DefinIT

Deploying vRealize Automation 6.2 Appliance Cluster with Postgres Replication

The recommendations for the vRealize Appliance have changed with 6.2, the published reference architecture now does not recommend using an external Postgres database (either vPostgres appliance, a 3rd party Postgres deployment or using a third vRealize Appliance as a stand-alone database installation). Instead the recommended layout is shown in the diagram below. One instance of postgres on the primary node becomes an active instance, replicating to the second node which is passive. In front of these a load balancer or DNS entry points to the active node only. Fail-over is still a manual task, but it does provide better protection than a single instance.

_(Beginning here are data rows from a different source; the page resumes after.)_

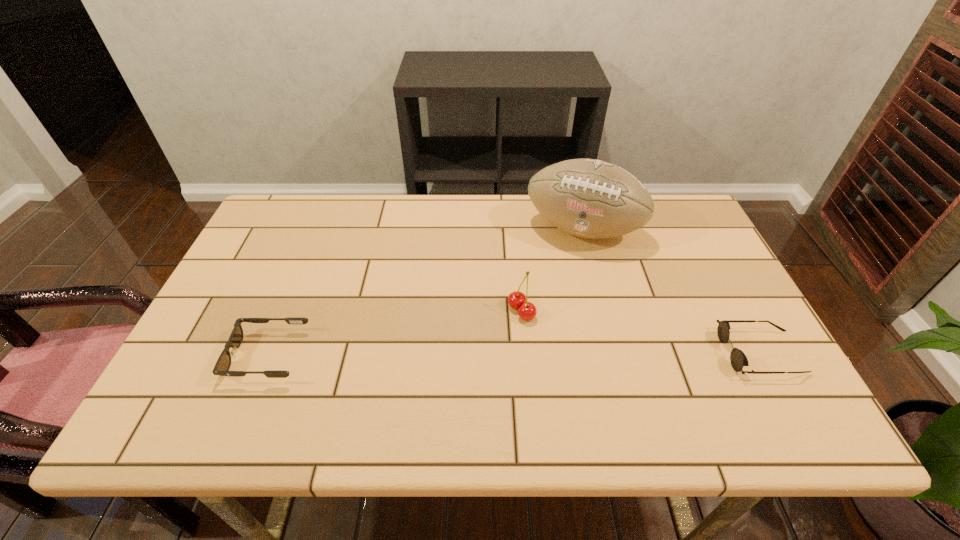 The height and width of the screenshot is (540, 960). In order to click on object at the near left corner in this screenshot , I will do `click(222, 366)`.

Locate an element on the screen. object situated at the near right corner is located at coordinates (738, 359).

Identify the location of free region at the far edge of the desktop. The height and width of the screenshot is (540, 960). (507, 205).

In the image, there is a desktop. Where is `free space at the near edge`? This screenshot has height=540, width=960. free space at the near edge is located at coordinates (473, 367).

In the image, there is a desktop. Where is `free space at the left edge`? free space at the left edge is located at coordinates (234, 311).

Where is `free point at the right edge`? This screenshot has width=960, height=540. free point at the right edge is located at coordinates (765, 342).

What are the coordinates of `vacant space at the far left corner of the desktop` in the screenshot? It's located at (280, 218).

Where is `vacant area at the near left corner of the desktop`? This screenshot has width=960, height=540. vacant area at the near left corner of the desktop is located at coordinates (169, 386).

At what (x,y) coordinates should I click in order to perform the action: click on vacant space at the far right corner. Please return your answer as a coordinate pair (x, y). Looking at the image, I should click on (668, 206).

The height and width of the screenshot is (540, 960). Identify the location of free space between the second object from right to left and the rightmost object. (672, 291). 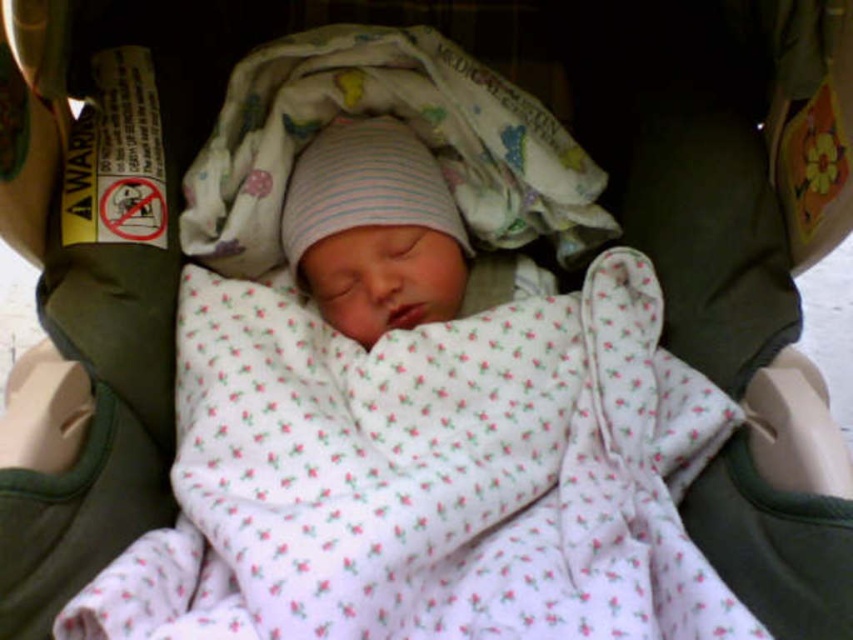 Is white floral fabric at center smaller than white striped knit hat at center?

No, white floral fabric at center is not smaller than white striped knit hat at center.

Between point (537, 464) and point (389, 160), which one is positioned behind?

Positioned behind is point (389, 160).

Is point (641, 410) positioned before point (357, 147)?

Yes.

At what (x,y) coordinates should I click in order to perform the action: click on white floral fabric at center. Please return your answer as a coordinate pair (x, y). The height and width of the screenshot is (640, 853). Looking at the image, I should click on (427, 476).

Between point (488, 112) and point (425, 196), which one is positioned in front?

Point (425, 196) is more forward.

The width and height of the screenshot is (853, 640). What are the coordinates of `white cotton blanket at center` in the screenshot? It's located at (401, 118).

Which is behind, point (430, 540) or point (410, 76)?

The point (410, 76) is more distant.

Can you confirm if white floral fabric at center is positioned below white cotton blanket at center?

The cafe portal and APIs are still load balanced in an active/active configuration and are clustered together.

image

Prerequisites

The following pre-requisites should be configured before deploying

Single Sign On

As I discussed in my previous post, there are now three options for single sign on in vRealize Automation 6.2, the trusty old Identity Appliance, whose availability is based solely on vSphere HA. There is also vSphere 5.5 SSO and vSphere 6 Platform Services Controllers, which can both be clustered behind a load balancer to provide high availability.

For this deployment, I am using the HA vSphere 6 Platform Services Controller I created in my previous article.

IP Addressing and DNS Records

Four IP addresses and DNS records are required – one for each node, and one for each load balanced service. My DNS records are configured as below:

image

Load Balancing

Load balancing vRealize Appliance web (HTTPS) and postgres traffic is a very simple affair and doesn’t require a lot of advanced configuration – most load balancers will be fine. As I’ve already deployed the NetScaler VPX Express for the HA PSC setup, I will continue using that.

Typically I prefer to use NSX Edge Gateways, however these are not supported for the PSC configuration.

vRealize Appliance SSL Certificate

A certificate must be generated with with both appliance short names, FQDNs and IP addresses, as well as the short name, FQDN and IP address of the load balanced URL.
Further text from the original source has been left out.